Kaye se llevó el informe y fue hasta el Toyota Camry marrón que habían comprado dos meses antes. Se quedó sentada en el coche durante diez minutos, consternada, con los dedos blancos de aferrar el volante, y luego le dio a la llave para ponerlo en marcha.

Bajaba la ventanilla para tomar aire cuando oyó como Galbreath la llamaba. Pensó por un segundo limitarse a salir del aparcamiento y alejarse, pero volvió a poner el freno de mano y miró a su izquierda. Galbreath venía corriendo por el aparcamiento. Apoyó la mano en la portezuela y miró a Kaye.

—Escribiste la dirección incorrecta, ¿no es así? —preguntó, resoplando y con la cara enrojecida.

Kaye se limitó a conservar la misma expresión.

Galbreath cerró los ojos y recuperó el aliento.

—A tu bebé no le pasa nada malo —dijo—. No veo que tenga nada malo.

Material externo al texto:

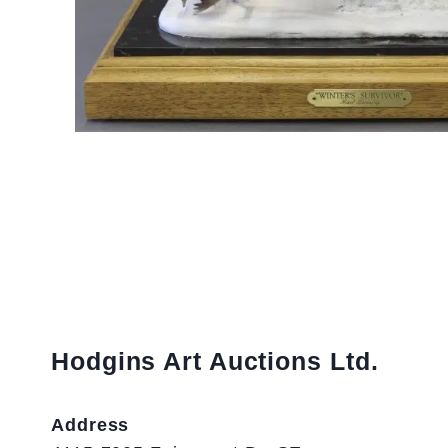
Hodgins Art Auctions Ltd.
Address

No comprendo nada. ¡Por qué no la rechazas como un tejido extraño... es completamente diferente a ti! Igualmente podrías estar embarazada de un gorila. Pero la toleras y la alimentas. Todas las madres lo hacen. ¿Por qué no estudia tal cosa el Equipo Especial?

—Es un misterio —admitió Kaye.

—Por favor, perdóname, Kaye.

—Estás perdonada —dijo Kaye sin convicción.

—No, lo digo en serio. No me importa si me quitan la licencia... ¡podrían estar completamente equivocados! Quiero ser tu médico.

Kaye escondió el rostro entre las manos, agotada por la tensión. Su cuello era como un resorte de acero. Levantó la cabeza y tomó la mano de Galbreath.

—Me gustaría, si es posible —dijo.

—Vayas a donde vayas, hagas lo que hagas, prométemelo... déjame asistir el parto —le rogó Galbreath—. Quiero aprender todo lo que pueda sobre los embarazos SHEVA, para estar preparada, y quiero ayudar a nacer a tu hija.

Kaye aparcó al otro lado de la calle, frente al viejo y mazacote hotel University Plaza, al otro lado de la autopista hacia la Universidad de Washington. Encontró a su esposo en el primer piso, esperando una oferta formal del director del hotel, quien se había retirado a su oficina.

Kaye le contó lo sucedido en el Marine Pacific. Mitch golpeó furioso la puerta de la sala de reuniones.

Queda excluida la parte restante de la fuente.